On the fourth day of my trip, a few of my program-mates and I decided to take the relatively short train ride to Yokohama, Japan to catch a Japanese Major League Baseball game. I was incredibly stoked to see the game as I had been longing to attend a Western-style sporting event ever since I had arrived in Asia in late February. As a lifelong baseball fan (go Minnesota Twins!), the Yokohama BayStars Vs. Yomiuri Giants matchup piqued my interest and I was incredibly excited to see how the Japanese Major League compared to the American MLB. After attending the game I can say with the utmost confidence; Japanese baseball is a weird phenomenon in the way that it, in many regards, is simultaneously infinitely better and worse than American baseball.

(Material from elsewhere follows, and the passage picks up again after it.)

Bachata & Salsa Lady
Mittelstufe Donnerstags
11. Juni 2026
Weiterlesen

Overall, the Japanese equivalent of the American MLB has players whose skill level resembles those on a AAA team in the United States (the level below the MLB) and the stadiums are dead-ringers for AAA stadiums (for a visual example Google search Principal Park in Des Moines); therefore, the level of play and facilities are easily outdone by the American Major League. However, despite its lack of world-class stadiums and ultra high-skill players, in my opinion, watching Japanese baseball actually presents a much more complete and fun experience than its American counterpart. The first reason I would prefer to go to a Japanese MLB game over an American MLB game is simple; the tickets are very cheap (at most $15 USD) and you can bring nearly anything (food, drinks, etc) into the stadium. Halfway through the game my friends and I became very hungry so we left the stadium, bought cheap Japanese street food and drinks outside, and were able to return to the stadium, food in hand, without any questions asked; a novel situation that would NEVER happen in America!

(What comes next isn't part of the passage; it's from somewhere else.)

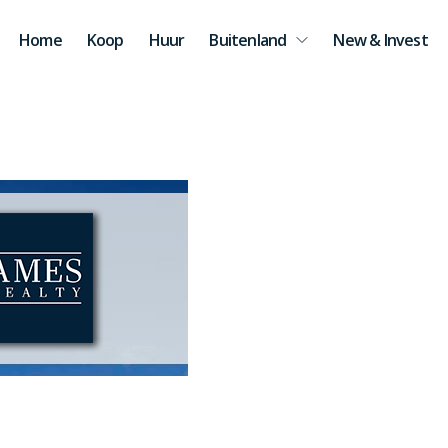
Home
Koop
Huur
Buitenland
New & Invest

The next reason I really enjoy Japanese baseball stems from the fact that the fans were VERY excited to see Westerners cheering on their team and we were greeted with open arms. Upon arrival we were seated in the Yomiuri Giants section and excitedly cheered the team on (However, a Google search the next day revealed the Giants were roughly the Japanese equivalent of the New York Yankees. The aforementioned realization made me feel very conflicted about my allegiance to the Giants; in America I live and die with my small-market Minnesota teams). During the game our group of Westerners was circled by TV cameras every third inning or so, leading me to believe that we were on Japanese TV multiple times; something that would most definitely not happen at a crowded American MLB game.

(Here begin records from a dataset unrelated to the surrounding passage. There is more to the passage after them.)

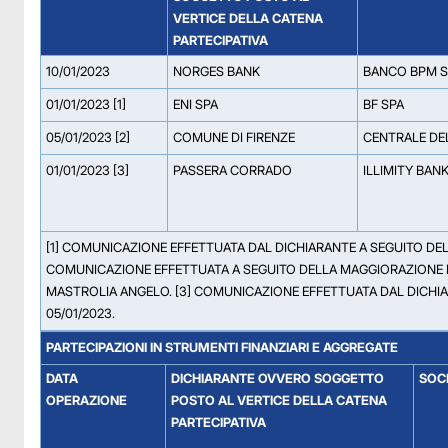
VERTICE DELLA CATENA
PARTECIPATIVA
10/01/2023
NORGES BANK
BANCO BPM S
01/01/2023 [1]
ENI SPA
BF SPA
05/01/2023 [2]
COMUNE DI FIRENZE
CENTRALE DEL 
01/01/2023 [3]
PASSERA CORRADO
ILLIMITY BAN
[1] COMUNICAZIONE EFFETTUATA DAL DICHIARANTE A SEGUITO DELL
COMUNICAZIONE EFFETTUATA A SEGUITO DELLA MAGGIORAZIONE DEI
MASTROLIA ANGELO. [3] COMUNICAZIONE EFFETTUATA DAL DICHIAR
05/01/2023.
PARTECIPAZIONI IN STRUMENTI FINANZIARI E AGGREGATE
DATA
DICHIARANTE OVVERO SOGGETTO
SOCI
OPERAZIONE
POSTO AL VERTICE DELLA CATENA
PARTECIPATIVA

My final reason for preferring the Japanese MLB represents the main difference between American and Japanese baseball; the fans’ collective enthusiasm! In America, generally speaking, baseball fans get excited and cheer only when there is a hit, a run is scored, or there is a pitching change. The rest of the game is mired in an awkward silence. In Japan, the situation is very dissimilar; at nearly every moment of the game either the home or away fans are doing an incredible cheer (led by the team-hired cheerleaders in the stands!), music is being played by the team-sponsored band in the stands, or simultaneous cheering breaks out! The best way I can describe the feel of the crowd is similar to what I would imagine a foreign soccer game being like; the atmosphere is electric for three straight hours! For example, when the Giants scored the only runs of the game (on a three-run home run) the fans around us cheered for about ten straight minutes and waved any Giants gear which they had brought to the game (which included pennants, hats, towels, thunder-sticks, etc). After having such a fun experience in Japan, I believe that it will be hard for me to get used to the relatively tame nature of the American MLB games!
Hakone Hot Springs Resort
The following day of my trip, the same program-mates I watched the baseball game with and I decided to take the long-ish train ride to the Japanese mountain resort town of Hakone in order to view Mt. Fuji and afterwards visit one of the town’s famous hot springs resorts. However, once we arrived in Hakone we were presented with heart-breaking news, due to the foggy weather, Mt. Fuji was not able to be seen from any of the normal viewing points. After quick discussion, we decided to make the best of the situation and ate lunch at a Western-style restaurant (I got a burger, which was definitely not something I expected to find in Japan!). Following lunch we took a bus to the spa-area of Hakone and ordered an unlimited-time spa experience for a mere $12 USD.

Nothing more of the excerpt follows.